Thursday, April 15, 2010

What We're Reading

I've seen a few bloggers update their readers on what they've been reading. Seems like a good exercise, particularly if we're reading relatively obscure stuff.

Daniel

I just finished reading Bertrand Russell's Freedom vs. Organization, which is basically a history of Europe from 1815-1914. What I liked about it was that it combined intellectual history and more traditional history. The chapters were very thematic. Malthus, Ricardo, Owen, James Mill (not John Stuart, oddly), and Marx were covered in depth, with others making appearances. It was largely about the breakdown of the conservative order, the liberal and/or nationalist orders that emerged from that, and the impending breakdown of that world order with WWI.

I just started Mike Rapport's 1848: Year of Revolution, which should be self-explanatory. If it isn't clear, I'm trying to read up on my 19th century history. I read a lot from the late 18th and early 19th century, and I've recently read more about the 1920s and the depression, and I'm trying to fill in the gap. This is very good so far, although I'm not very far into it. Getting a great portrait of Metternich painted for me right now.

After this I'll read either J.R. Hicks's Value and Capital, which I've been meaning to read for a while, or the first volume of Joseph Dorfman's The Economic Mind in American Civilization (Dorfman, as I understand it, was Murray Rothbard's dissertation advisor). I wasn't aware of that when I got this three-volume set.

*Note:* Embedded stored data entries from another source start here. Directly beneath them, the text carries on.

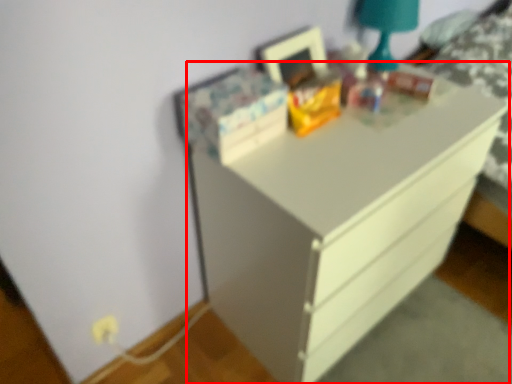 Question: In this image, where is chest of drawers (annotated by the red box) located relative to bedside lamp?

Choices:
 (A) right
 (B) left

Answer: (B) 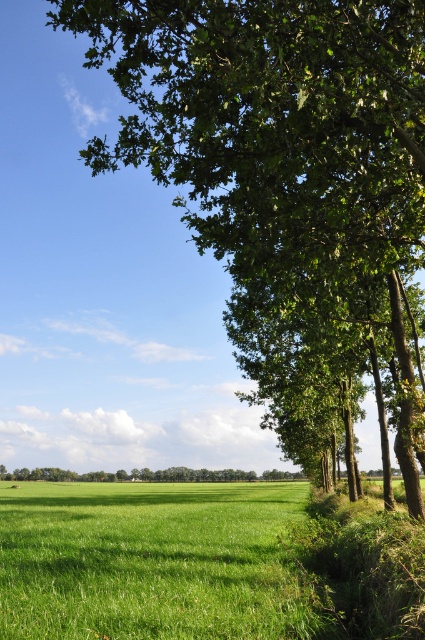 Question: Which is farther from the green leafy tree at lower right?

Choices:
 (A) green grassy field at lower left
 (B) green leafy tree at upper right

Answer: (B)

Question: Which of these objects is positioned farthest from the green leafy tree at lower right?

Choices:
 (A) green grassy field at lower left
 (B) green leafy tree at upper right

Answer: (B)

Question: Does green leafy tree at upper right appear on the left side of green leafy tree at lower right?

Choices:
 (A) no
 (B) yes

Answer: (A)

Question: Considering the relative positions of green leafy tree at upper right and green leafy tree at lower right in the image provided, where is green leafy tree at upper right located with respect to green leafy tree at lower right?

Choices:
 (A) right
 (B) left

Answer: (A)

Question: Estimate the real-world distances between objects in this image. Which object is closer to the green grassy field at lower left?

Choices:
 (A) green leafy tree at lower right
 (B) green leafy tree at upper right

Answer: (B)

Question: Does green leafy tree at upper right appear on the left side of green grassy field at lower left?

Choices:
 (A) yes
 (B) no

Answer: (A) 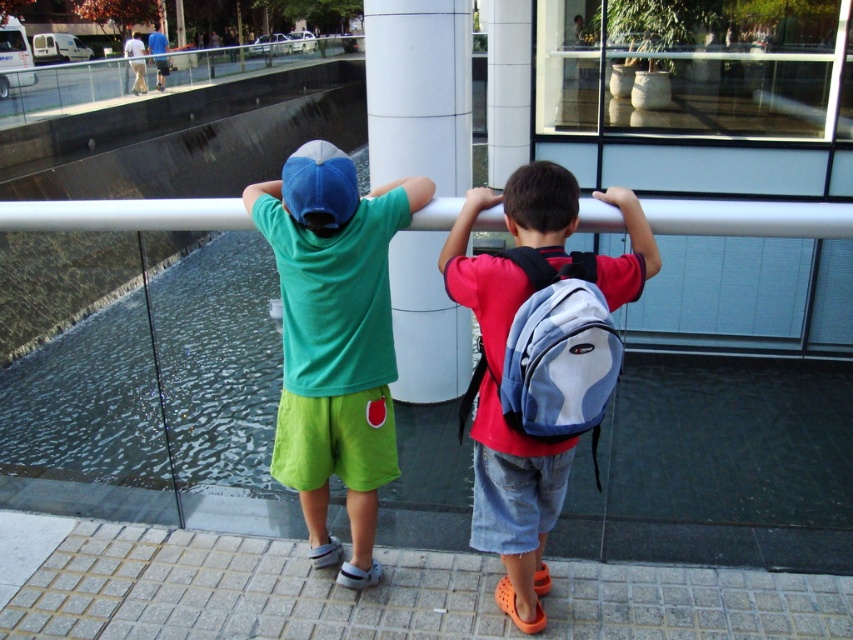 You are a photographer trying to capture a photo of the blue denim shorts at center and the blue fabric backpack at center. Since both are blue, you want to ensure they are clearly distinguishable in the image. Based on their positions, which object should you focus on first to make sure it appears sharp in the photo?

The blue denim shorts at center is below blue fabric backpack at center. Therefore, you should focus on the blue fabric backpack at center first since it is closer to the camera, ensuring it stays sharp while the background elements may blur slightly.

You are a delivery drone preparing to land on the paved area where the blue denim shorts at center and the white smooth pillar at center are located. The minimum safe distance required for landing is 6 meters between any obstacles. Based on the scene, can you safely land here?

The blue denim shorts at center and white smooth pillar at center are 5.94 meters apart from each other, which is less than the required 6 meters for safe landing. Therefore, it is not safe to land here.

You are a photographer trying to capture a shot of the white smooth pillar at center and the blue fabric backpack at center. Since the pillar is blocking the backpack, can you adjust your angle to include both in the frame without moving any objects?

The white smooth pillar at center is positioned over the blue fabric backpack at center, so adjusting your angle might allow you to capture both by tilting the camera slightly downward to include the backpack beneath the pillar. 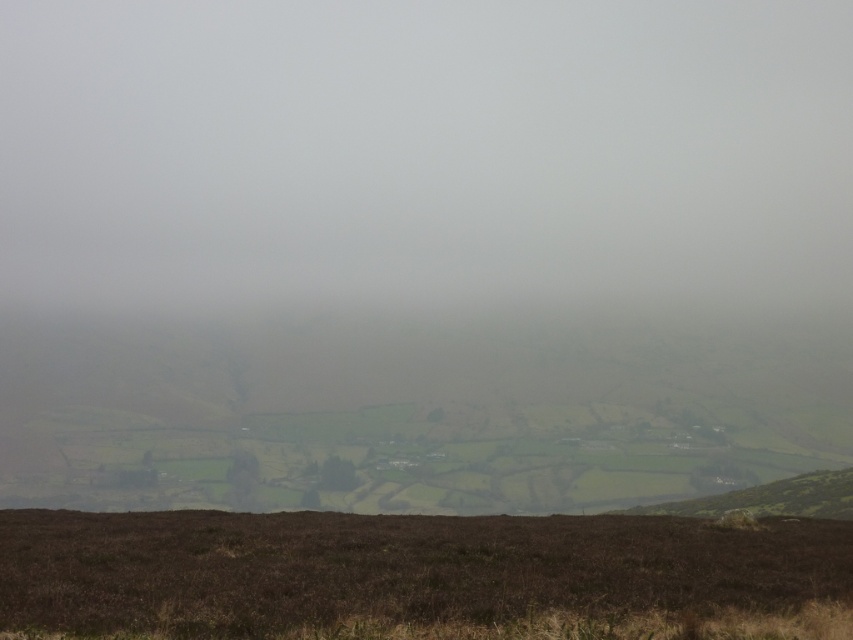 Can you confirm if white matte fog at center is taller than brown rough grass at bottom?

Indeed, white matte fog at center has a greater height compared to brown rough grass at bottom.

Who is taller, white matte fog at center or brown rough grass at bottom?

white matte fog at center is taller.

I want to click on white matte fog at center, so click(x=425, y=156). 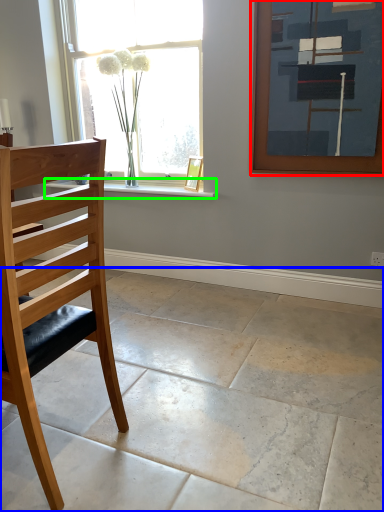 Question: Which object is positioned farthest from picture frame (highlighted by a red box)? Select from concrete (highlighted by a blue box) and window sill (highlighted by a green box).

Choices:
 (A) concrete
 (B) window sill

Answer: (A)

In terms of articles and other stuff, I've been reading some Orwell, Achebe, and Wittgenstein for a fleeting idea I had about language. May or may not return to it. I've also been reading up on aggregate labor supply issues (Hall, Prescott) for a new paper I'm working on about job creation tax credits.

Evan

During the past few weeks my reading has revolved around a course I'm taking in the history department at UChicago on structures of knowledge in modern Europe. Most of this has been selections rather than full books. I did work through all of Foucault's History of Sexuality v.1, however, and a sizable portion of Discipline and Punish, both written during his genealogical period (1976 and 1977, respectively). I'm sorry to say that this was my first real interaction with Foucault, but I was utterly impressed and do hope to get into some more of his work before too long. My interests have recently shifted much more to the sort of historicization of knowledge with which Foucault's projects are identified, and his work has been a real contribution to my current thinking on this process (I've discussed some of these issues at my other blog... this was written before I had any interaction with Foucault). I've also just finished part of Andrew Abbott's The System of Professions. Abbott is a Chicago sociologist and another writer worth your time; he's done a lot with questions of method and exploring academia from a sociological perspective. This book is his 1988 study that presents a theory of professional knowledge. His main concern is to counter previous professionalization theories that inadequately account for variation amongst the professions, and to present an account based on competition for jurisdictions of professional knowledge. Alongside Abbott, we read two essays by Pierre Bourdieu, again my first interaction. In both "Intellectual Field and Creative Project" and "The Field of Cultural Production", Bourdieu examines the structures of recognition and reception for cultural and artistic work. From all of these readings, I'm gaining an appreciation of the genuinely useful work of social theory, but also a frustration at the depth of the literature that needs to be engaged for any serious benefit of it. From the vantage point of my studies in theology, the task is daunting considering I have my own disciplinary literature to work with.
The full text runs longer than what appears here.